A lightweight curved-line folding kit
For an international contest and exposition on innovative structural systems, organised by the International Association for Shell and Spatial Structures (IASS) in 'het Muziekgebouw aan 't Ij' in Amsterdam, a team of VUB Architectural Engineering researchers designed and constructed the Undulatus pavilion. Referring to the Undulatus Asperatus cloud formation, the Undulatus pavilion is a cloud-like, hanging structure, based on the principle of curved-line folding. Fabricated completely out of thin polypropelene sheets (1,8mm), the structure can be assembled in about two hours, without using any screws or bolts. Through cut-out connections the 99 components are interlocked in a self-tensioning bending-active system. Using these dry and reversible connections allows rapid assembly and dismantling as well as extensive reuse. Although still flexible, the curved stucture shows structural shell behaviour and could be inversed to be used as a standing pavilion.

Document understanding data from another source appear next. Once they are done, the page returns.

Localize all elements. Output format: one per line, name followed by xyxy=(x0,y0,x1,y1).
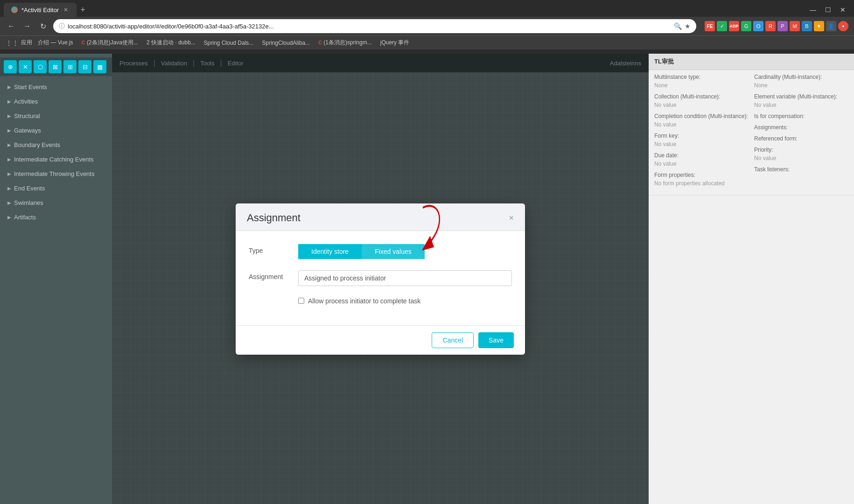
rp-label-completion: Completion condition (Multi-instance): xyxy=(654,113,749,119)
sidebar-item-artifacts[interactable]: ▶ Artifacts xyxy=(0,210,112,224)
ext-m-icon[interactable]: M xyxy=(790,21,800,31)
ext-p-icon[interactable]: P xyxy=(777,21,788,31)
ext-fe-icon[interactable]: FE xyxy=(705,21,715,31)
rp-label-formprops: Form properties: xyxy=(654,172,749,178)
rp-priority: Priority: No value xyxy=(754,147,848,161)
info-icon: ⓘ xyxy=(59,22,65,30)
ext-r-icon[interactable]: R xyxy=(765,21,776,31)
tool-btn-5[interactable]: ⊞ xyxy=(63,60,77,73)
sidebar-toolbar: ⊕ ✕ ⬡ ⊠ ⊞ ⊟ ▦ xyxy=(0,57,112,76)
assignment-label: Assignment xyxy=(249,270,291,280)
right-panel: TL审批 Multiinstance type: None Collection… xyxy=(649,54,854,504)
rp-val-formkey: No value xyxy=(654,141,749,147)
close-btn[interactable]: ✕ xyxy=(837,6,848,14)
sidebar-item-gateways[interactable]: ▶ Gateways xyxy=(0,123,112,138)
search-icon: 🔍 xyxy=(674,22,682,30)
maximize-btn[interactable]: ☐ xyxy=(822,6,833,14)
save-button[interactable]: Save xyxy=(478,332,514,348)
chevron-icon: ▶ xyxy=(7,200,11,205)
rp-element-var: Element variable (Multi-instance): No va… xyxy=(754,93,848,108)
allow-initiator-checkbox[interactable] xyxy=(298,298,304,304)
rp-col-left: Multiinstance type: None Collection (Mul… xyxy=(654,74,749,191)
ext-abp-icon[interactable]: ABP xyxy=(729,21,739,31)
rp-label-cardinality: Cardinality (Multi-instance): xyxy=(754,74,848,80)
type-btn-fixed-values[interactable]: Fixed values xyxy=(362,244,425,259)
rp-label-priority: Priority: xyxy=(754,147,848,153)
sidebar-item-activities[interactable]: ▶ Activities xyxy=(0,94,112,109)
rp-val-duedate: No value xyxy=(654,161,749,167)
rp-label-compensation: Is for compensation: xyxy=(754,113,848,119)
rp-cardinality: Cardinality (Multi-instance): None xyxy=(754,74,848,89)
main-content: ⊕ ✕ ⬡ ⊠ ⊞ ⊟ ▦ ▶ Start Events ▶ Activitie… xyxy=(0,54,854,504)
bookmark-springm[interactable]: C (1条消息)springm... xyxy=(315,38,375,48)
window-controls: — ☐ ✕ xyxy=(807,6,848,14)
type-btn-identity-store[interactable]: Identity store xyxy=(298,244,362,259)
bookmark-alibaba[interactable]: SpringCloudAliba... xyxy=(259,39,313,47)
tab-bar: *Activiti Editor ✕ + — ☐ ✕ xyxy=(0,0,854,17)
bookmark-apps-btn[interactable]: ⋮⋮ 应用 xyxy=(6,39,32,47)
assignment-input[interactable] xyxy=(298,270,512,286)
rp-label-duedate: Due date: xyxy=(654,152,749,159)
rp-refform: Referenced form: xyxy=(754,135,848,142)
sidebar-item-structural[interactable]: ▶ Structural xyxy=(0,109,112,123)
bookmark-jquery[interactable]: jQuery 事件 xyxy=(378,38,413,48)
browser-chrome: *Activiti Editor ✕ + — ☐ ✕ ← → ↻ ⓘ local… xyxy=(0,0,854,54)
dialog-title: Assignment xyxy=(247,212,301,224)
checkbox-row: Allow process initiator to complete task xyxy=(298,297,512,305)
bookmark-java[interactable]: C (2条消息)Java使用... xyxy=(79,38,141,48)
sidebar-item-intermediate-throwing[interactable]: ▶ Intermediate Throwing Events xyxy=(0,167,112,181)
rp-val-formprops: No form properties allocated xyxy=(654,180,749,187)
tab-close-btn[interactable]: ✕ xyxy=(63,6,69,14)
canvas-area[interactable]: Processes | Validation | Tools | Editor … xyxy=(112,54,649,504)
rp-formkey: Form key: No value xyxy=(654,133,749,147)
rp-row: Multiinstance type: None Collection (Mul… xyxy=(654,74,848,191)
ext-circle-icon[interactable]: ● xyxy=(838,21,848,31)
ext-o-icon[interactable]: O xyxy=(753,21,763,31)
tool-btn-2[interactable]: ✕ xyxy=(19,60,32,73)
tab-title: *Activiti Editor xyxy=(21,7,59,14)
tool-btn-3[interactable]: ⬡ xyxy=(34,60,47,73)
reload-btn[interactable]: ↻ xyxy=(37,22,49,31)
tool-btn-4[interactable]: ⊠ xyxy=(49,60,62,73)
back-btn[interactable]: ← xyxy=(6,22,17,30)
sidebar-item-swimlanes[interactable]: ▶ Swimlanes xyxy=(0,196,112,210)
bookmarks-bar: ⋮⋮ 应用 介绍 — Vue.js C (2条消息)Java使用... 2 快速… xyxy=(0,35,854,49)
ext-check-icon[interactable]: ✓ xyxy=(717,21,727,31)
tool-btn-6[interactable]: ⊟ xyxy=(78,60,91,73)
forward-btn[interactable]: → xyxy=(21,22,33,30)
type-label: Type xyxy=(249,244,291,254)
sidebar-item-start-events[interactable]: ▶ Start Events xyxy=(0,80,112,94)
ext-g-icon[interactable]: G xyxy=(741,21,751,31)
cancel-button[interactable]: Cancel xyxy=(432,332,474,348)
tool-btn-1[interactable]: ⊕ xyxy=(4,60,17,73)
modal-overlay: Assignment × Type Identity store Fixed v… xyxy=(112,54,649,504)
rp-label-collection: Collection (Multi-instance): xyxy=(654,93,749,100)
bookmark-spring[interactable]: Spring Cloud Dals... xyxy=(201,39,257,47)
sidebar-item-boundary-events[interactable]: ▶ Boundary Events xyxy=(0,138,112,152)
rp-formprops: Form properties: No form properties allo… xyxy=(654,172,749,187)
rp-val-priority: No value xyxy=(754,155,848,161)
bookmark-vuejs[interactable]: 介绍 — Vue.js xyxy=(35,38,76,48)
dialog-header: Assignment × xyxy=(236,203,525,231)
right-panel-header: TL审批 xyxy=(649,54,854,70)
rp-label-element-var: Element variable (Multi-instance): xyxy=(754,93,848,100)
bookmark-dubbo[interactable]: 2 快速启动 · dubb... xyxy=(144,38,198,48)
star-icon[interactable]: ★ xyxy=(685,22,691,30)
ext-y-icon[interactable]: ▼ xyxy=(814,21,824,31)
new-tab-btn[interactable]: + xyxy=(80,5,85,15)
chevron-icon: ▶ xyxy=(7,186,11,191)
tool-btn-7[interactable]: ▦ xyxy=(93,60,106,73)
active-tab[interactable]: *Activiti Editor ✕ xyxy=(4,3,77,17)
minimize-btn[interactable]: — xyxy=(807,6,819,14)
rp-label-multiinstance: Multiinstance type: xyxy=(654,74,749,80)
ext-b-icon[interactable]: B xyxy=(802,21,812,31)
rp-label-task-listeners: Task listeners: xyxy=(754,166,848,173)
sidebar-item-intermediate-catching[interactable]: ▶ Intermediate Catching Events xyxy=(0,152,112,167)
sidebar-item-end-events[interactable]: ▶ End Events xyxy=(0,181,112,196)
type-row: Type Identity store Fixed values xyxy=(249,244,512,259)
ext-user-icon[interactable]: 👤 xyxy=(826,21,836,31)
rp-val-collection: No value xyxy=(654,102,749,108)
address-box[interactable]: ⓘ localhost:8080/activiti-app/editor/#/e… xyxy=(53,19,696,33)
dialog-close-btn[interactable]: × xyxy=(509,214,514,222)
assignment-row: Assignment xyxy=(249,270,512,286)
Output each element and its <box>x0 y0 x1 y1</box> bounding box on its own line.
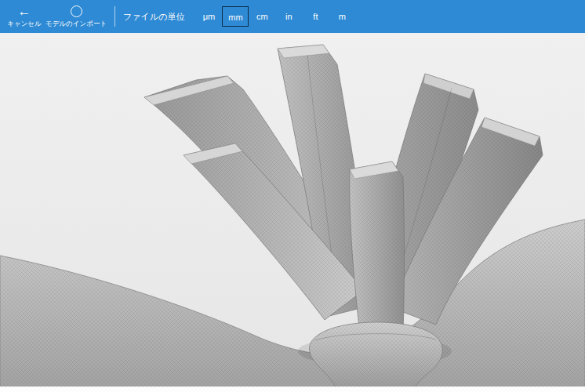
circle-icon <box>71 4 82 18</box>
unit-option-mm[interactable]: mm <box>222 6 249 27</box>
window-bottom-strip <box>0 387 585 392</box>
unit-option-um[interactable]: μm <box>195 6 222 27</box>
unit-option-cm[interactable]: cm <box>249 6 275 27</box>
import-model-button-label: モデルのインポート <box>45 20 107 29</box>
toolbar-divider <box>114 6 115 27</box>
mesh-limb-center-front <box>350 162 405 342</box>
cancel-button[interactable]: ← キャンセル <box>6 1 42 32</box>
unit-options: μm mm cm in ft m <box>195 6 355 27</box>
3d-builder-import-window: ← キャンセル モデルのインポート ファイルの単位 μm mm cm in ft… <box>0 0 585 392</box>
file-units-label: ファイルの単位 <box>123 11 184 23</box>
import-model-button[interactable]: モデルのインポート <box>45 1 107 32</box>
unit-option-m[interactable]: m <box>329 6 355 27</box>
unit-option-in[interactable]: in <box>275 6 302 27</box>
cancel-button-label: キャンセル <box>7 20 42 29</box>
model-viewport[interactable] <box>0 33 585 392</box>
mesh-model-preview <box>0 33 585 392</box>
unit-option-ft[interactable]: ft <box>302 6 329 27</box>
toolbar: ← キャンセル モデルのインポート ファイルの単位 μm mm cm in ft… <box>0 0 585 33</box>
back-arrow-icon: ← <box>18 4 31 18</box>
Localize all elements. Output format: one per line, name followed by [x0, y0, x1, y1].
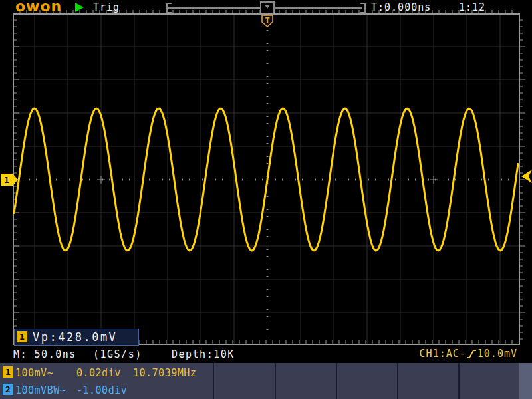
channel-1-offset: 0.02div: [76, 367, 121, 379]
trigger-level-label: 10.0mV: [477, 348, 517, 360]
measurement-value: Vp:428.0mV: [33, 331, 117, 344]
memory-bar-left-bracket: [166, 3, 172, 13]
panel-divider: [397, 363, 398, 399]
down-triangle-icon: [265, 5, 270, 9]
channel-2-offset: -1.00div: [76, 384, 127, 396]
channel-2-badge: 2: [3, 384, 13, 395]
channel-info-panel: 1 100mV~ 0.02div 10.7039MHz 2 100mVBW~ -…: [0, 363, 532, 399]
oscilloscope-screen: T1 OWON Trig T:0.000ns 1:12 1 Vp:428.0mV…: [0, 0, 532, 399]
depth-readout: Depth:10K: [172, 348, 235, 360]
memory-bar-right-bracket: [360, 3, 366, 13]
channel-1-scale: 100mV~: [15, 367, 53, 379]
channel-2-scale: 100mVBW~: [15, 384, 66, 396]
trigger-info-readout: CH1:AC- 10.0mV: [420, 348, 517, 360]
memory-window-marker: [260, 1, 275, 13]
channel-1-frequency: 10.7039MHz: [133, 367, 196, 379]
trigger-status-label: Trig: [93, 1, 120, 13]
waveform-display: T1: [0, 0, 532, 363]
measurement-box: 1 Vp:428.0mV: [14, 329, 139, 346]
panel-divider: [275, 363, 276, 399]
trigger-position-label: T: [265, 16, 269, 25]
timebase-readout: M: 50.0ns: [13, 348, 76, 360]
rising-edge-icon: [467, 348, 477, 360]
panel-divider: [336, 363, 337, 399]
trigger-level-marker: [521, 170, 532, 183]
channel-1-badge: 1: [3, 366, 13, 378]
panel-divider: [213, 363, 214, 399]
panel-divider: [458, 363, 460, 399]
channel-1-position-label: 1: [4, 175, 9, 185]
trigger-counter: 1:12: [459, 1, 485, 13]
owon-logo: OWON: [15, 0, 62, 15]
trigger-source-label: CH1:AC-: [420, 348, 466, 360]
channel-1-badge: 1: [17, 331, 27, 342]
trigger-status-icon: [75, 3, 84, 12]
trigger-time-offset: T:0.000ns: [371, 1, 431, 13]
sample-rate-readout: (1GS/s): [93, 348, 142, 360]
panel-right-strip: [519, 363, 532, 399]
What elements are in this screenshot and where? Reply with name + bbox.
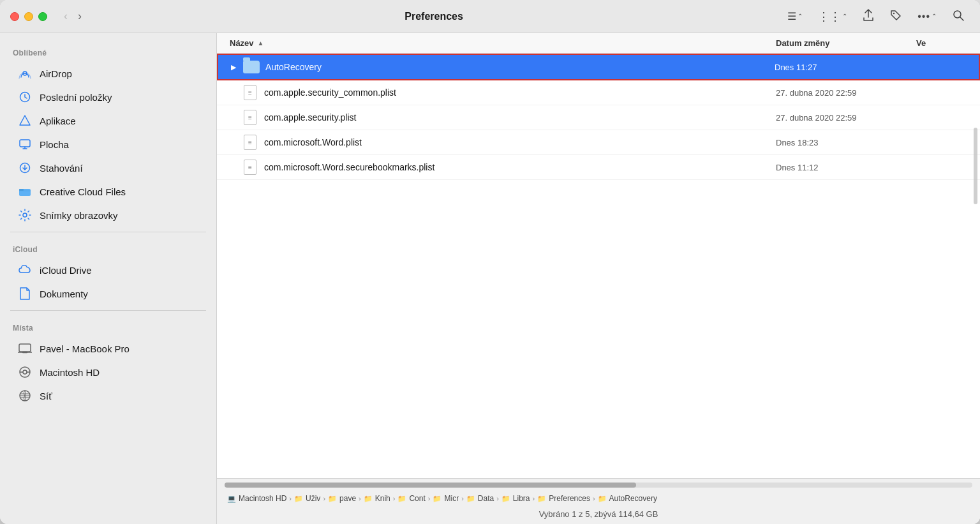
plist-icon <box>241 110 259 124</box>
sidebar-item-apps-label: Aplikace <box>40 116 76 126</box>
search-button[interactable] <box>947 6 970 27</box>
breadcrumb-text: Libra <box>513 494 530 503</box>
breadcrumb-item[interactable]: 📁 Data <box>466 494 494 503</box>
list-view-button[interactable]: ☰ ⌃ <box>782 7 808 26</box>
tag-icon <box>889 9 902 24</box>
sidebar-item-downloads-label: Stahování <box>40 163 83 174</box>
breadcrumb-folder-icon: 📁 <box>466 495 475 503</box>
breadcrumb-folder-icon: 📁 <box>294 495 303 503</box>
sidebar-item-ccfiles-label: Creative Cloud Files <box>40 186 126 197</box>
grid-view-chevron: ⌃ <box>842 13 847 20</box>
breadcrumb-item[interactable]: 📁 Cont <box>397 494 425 503</box>
sidebar-item-airdrop[interactable]: AirDrop <box>5 62 211 85</box>
main-content: Název ▲ Datum změny Ve ▶ AutoRecovery <box>217 33 980 524</box>
share-button[interactable] <box>858 6 879 27</box>
sidebar-item-ccfiles[interactable]: Creative Cloud Files <box>5 180 211 203</box>
back-button[interactable]: ‹ <box>60 7 71 26</box>
breadcrumb-item[interactable]: 📁 AutoRecovery <box>598 494 657 503</box>
status-bar: Vybráno 1 z 5, zbývá 114,64 GB <box>217 507 980 524</box>
col-name-label: Název <box>230 38 254 48</box>
sidebar-divider-2 <box>10 310 206 311</box>
plist-icon <box>241 86 259 100</box>
file-row[interactable]: com.microsoft.Word.securebookmarks.plist… <box>217 155 980 180</box>
scrollbar-row <box>217 479 980 490</box>
col-name-header: Název ▲ <box>230 38 776 48</box>
bottom-bar: 💻 Macintosh HD › 📁 Uživ › 📁 pave › <box>217 478 980 524</box>
breadcrumb-sep: › <box>593 495 595 502</box>
window-title: Preferences <box>93 11 775 22</box>
nav-buttons: ‹ › <box>60 7 85 26</box>
breadcrumb-text: AutoRecovery <box>609 494 657 503</box>
ccfiles-icon <box>18 184 32 198</box>
breadcrumb-item[interactable]: 💻 Macintosh HD <box>227 494 286 503</box>
breadcrumb-item[interactable]: 📁 Uživ <box>294 494 320 503</box>
sidebar-item-apps[interactable]: Aplikace <box>5 109 211 132</box>
file-name-area: com.apple.security_common.plist <box>264 87 776 98</box>
breadcrumb-item[interactable]: 📁 Preferences <box>537 494 590 503</box>
screenshots-icon <box>18 208 32 222</box>
content-area: Oblíbené AirDrop <box>0 33 980 524</box>
grid-view-button[interactable]: ⋮⋮ ⌃ <box>813 6 852 27</box>
apps-icon <box>18 114 32 128</box>
sidebar-item-dokumenty-label: Dokumenty <box>40 288 88 299</box>
sidebar-item-icloud-drive[interactable]: iCloud Drive <box>5 258 211 281</box>
svg-point-12 <box>23 370 27 374</box>
sidebar-item-network[interactable]: Síť <box>5 384 211 407</box>
file-row[interactable]: ▶ AutoRecovery Dnes 11:27 <box>217 54 980 80</box>
breadcrumb-sep: › <box>461 495 464 502</box>
tag-button[interactable] <box>884 6 907 27</box>
file-name: com.microsoft.Word.plist <box>264 137 362 147</box>
maximize-button[interactable] <box>38 12 47 21</box>
file-name-area: AutoRecovery <box>265 62 775 72</box>
sidebar-item-dokumenty[interactable]: Dokumenty <box>5 282 211 305</box>
desktop-icon <box>18 137 32 151</box>
file-list: ▶ AutoRecovery Dnes 11:27 <box>217 54 980 478</box>
breadcrumb-item[interactable]: 📁 pave <box>328 494 356 503</box>
plist-icon <box>241 160 259 174</box>
sidebar-item-downloads[interactable]: Stahování <box>5 156 211 179</box>
svg-rect-8 <box>19 189 24 191</box>
breadcrumb-text: Uživ <box>306 494 320 503</box>
horizontal-scrollbar[interactable] <box>225 483 972 488</box>
file-date: 27. dubna 2020 22:59 <box>776 88 916 98</box>
file-name: com.apple.security.plist <box>264 112 356 123</box>
close-button[interactable] <box>10 12 19 21</box>
sidebar-item-screenshots-label: Snímky obrazovky <box>40 210 118 221</box>
more-button[interactable]: ••• ⌃ <box>912 8 942 26</box>
icloud-label: iCloud <box>0 237 216 258</box>
svg-point-0 <box>893 12 895 13</box>
breadcrumb-item[interactable]: 📁 Micr <box>433 494 459 503</box>
expand-arrow-icon: ▶ <box>231 63 242 71</box>
sidebar-item-recent[interactable]: Poslední položky <box>5 86 211 109</box>
file-row[interactable]: com.apple.security_common.plist 27. dubn… <box>217 80 980 105</box>
sort-arrow-icon: ▲ <box>258 40 264 47</box>
breadcrumb-text: Macintosh HD <box>239 494 286 503</box>
svg-point-9 <box>23 213 27 217</box>
sidebar-item-desktop[interactable]: Plocha <box>5 133 211 156</box>
dokumenty-icon <box>18 287 32 301</box>
sidebar-item-macbook[interactable]: Pavel - MacBook Pro <box>5 337 211 360</box>
mista-label: Místa <box>0 316 216 336</box>
macbook-icon <box>18 341 32 356</box>
file-date: 27. dubna 2020 22:59 <box>776 113 916 123</box>
sidebar-item-network-label: Síť <box>40 391 52 401</box>
sidebar-item-recent-label: Poslední položky <box>40 92 112 103</box>
file-row[interactable]: com.microsoft.Word.plist Dnes 18:23 <box>217 130 980 155</box>
breadcrumb-item[interactable]: 📁 Libra <box>501 494 530 503</box>
file-name-area: com.apple.security.plist <box>264 112 776 123</box>
sidebar-item-desktop-label: Plocha <box>40 139 69 150</box>
sidebar-divider-1 <box>10 232 206 232</box>
file-row[interactable]: com.apple.security.plist 27. dubna 2020 … <box>217 105 980 130</box>
minimize-button[interactable] <box>24 12 33 21</box>
breadcrumb-text: Preferences <box>549 494 590 503</box>
titlebar: ‹ › Preferences ☰ ⌃ ⋮⋮ ⌃ <box>0 0 980 33</box>
breadcrumb-item[interactable]: 📁 Knih <box>364 494 390 503</box>
breadcrumb-sep: › <box>428 495 431 502</box>
sidebar-item-screenshots[interactable]: Snímky obrazovky <box>5 204 211 227</box>
sidebar-item-macintoshhd[interactable]: Macintosh HD <box>5 361 211 384</box>
breadcrumb-text: Knih <box>375 494 390 503</box>
file-date: Dnes 11:27 <box>775 63 915 72</box>
plist-icon <box>241 135 259 149</box>
forward-button[interactable]: › <box>74 7 85 26</box>
file-date: Dnes 11:12 <box>776 163 916 172</box>
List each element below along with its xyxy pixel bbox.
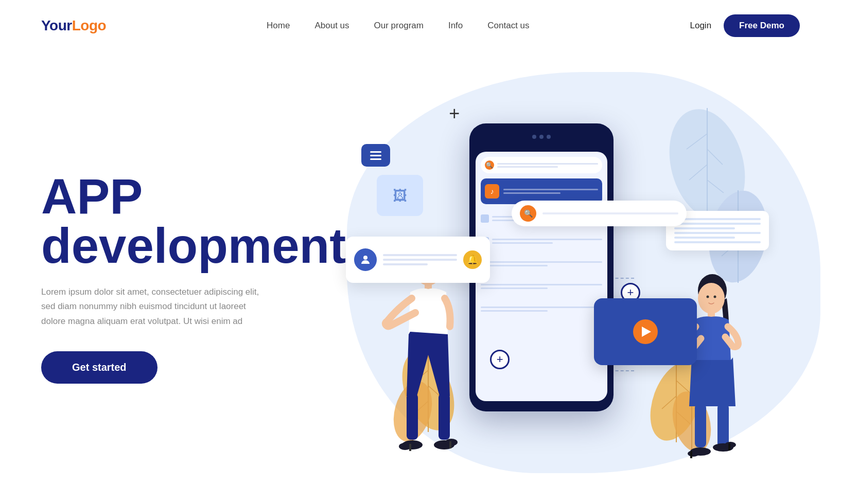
- free-demo-button[interactable]: Free Demo: [724, 14, 800, 37]
- svg-rect-52: [728, 443, 730, 451]
- play-button: [633, 319, 658, 344]
- search-button-icon: 🔍: [520, 205, 536, 222]
- float-search-bar: 🔍: [512, 201, 687, 226]
- hero-illustration: + 🖼 🔍: [346, 62, 800, 483]
- character-right: [666, 262, 759, 478]
- header-actions: Login Free Demo: [690, 14, 800, 37]
- svg-rect-31: [439, 393, 450, 440]
- float-image-card: 🖼: [377, 175, 423, 216]
- phone-search-icon: 🔍: [485, 160, 494, 170]
- logo-logo: Logo: [72, 17, 106, 33]
- float-video-card: [594, 298, 697, 365]
- music-icon: ♪: [485, 184, 499, 199]
- svg-point-41: [698, 283, 725, 314]
- menu-lines: [370, 151, 381, 160]
- hero-title: APP development: [41, 172, 346, 271]
- plus-icon-top: +: [449, 103, 460, 124]
- login-button[interactable]: Login: [690, 21, 712, 31]
- phone-dots: [532, 135, 551, 139]
- hero-description: Lorem ipsum dolor sit amet, consectetuer…: [41, 285, 262, 328]
- hero-left: APP development Lorem ipsum dolor sit am…: [41, 161, 346, 383]
- svg-point-11: [363, 256, 367, 260]
- nav-item-program[interactable]: Our program: [374, 21, 424, 31]
- hero-section: APP development Lorem ipsum dolor sit am…: [0, 51, 841, 483]
- bell-notification-icon: 🔔: [463, 250, 482, 269]
- float-menu-icon: [361, 144, 390, 167]
- float-profile-card: 🔔: [346, 237, 490, 283]
- header: YourLogo Home About us Our program Info …: [0, 0, 841, 51]
- main-nav: Home About us Our program Info Contact u…: [267, 21, 529, 31]
- nav-item-home[interactable]: Home: [267, 21, 290, 31]
- svg-rect-36: [409, 444, 411, 451]
- phone-device: 🔍 ♪: [469, 123, 614, 411]
- nav-item-contact[interactable]: Contact us: [487, 21, 529, 31]
- svg-rect-46: [717, 404, 729, 447]
- svg-rect-30: [407, 393, 418, 440]
- nav-item-about[interactable]: About us: [314, 21, 349, 31]
- svg-rect-37: [449, 441, 451, 448]
- svg-rect-49: [690, 451, 692, 458]
- plus-circle-bottom: +: [490, 350, 510, 369]
- image-icon: 🖼: [393, 187, 407, 204]
- get-started-button[interactable]: Get started: [41, 351, 157, 384]
- svg-point-42: [707, 296, 709, 298]
- play-triangle-icon: [642, 327, 651, 337]
- svg-rect-45: [695, 404, 706, 447]
- phone-search-bar: 🔍: [481, 157, 602, 173]
- profile-info: [383, 254, 457, 265]
- nav-item-info[interactable]: Info: [448, 21, 463, 31]
- logo-your: Your: [41, 17, 72, 33]
- logo: YourLogo: [41, 17, 106, 34]
- svg-point-43: [714, 296, 716, 298]
- svg-point-48: [688, 451, 699, 457]
- profile-avatar: [354, 248, 377, 271]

Update - Undulatus wins the IASS2015 international contest:
The Undulatus pavilion is one of the two winners of the first innovative pavilion contest of the IASS. Various universities and companies from all over the world, including the prestigious Massachusetts Institute of Technology (MIT) and the engineering office ARUP, contributed and built a total of 28 pavilions. The pavilions had to give a future vision on structural design and innovation and had to be the outcome of (excellent) structural research. The prize was awarded during the closing ceremony of the IASS 2015 symposium by the local organizing committee and by the chairman of the jury and president of the IASS René Motro.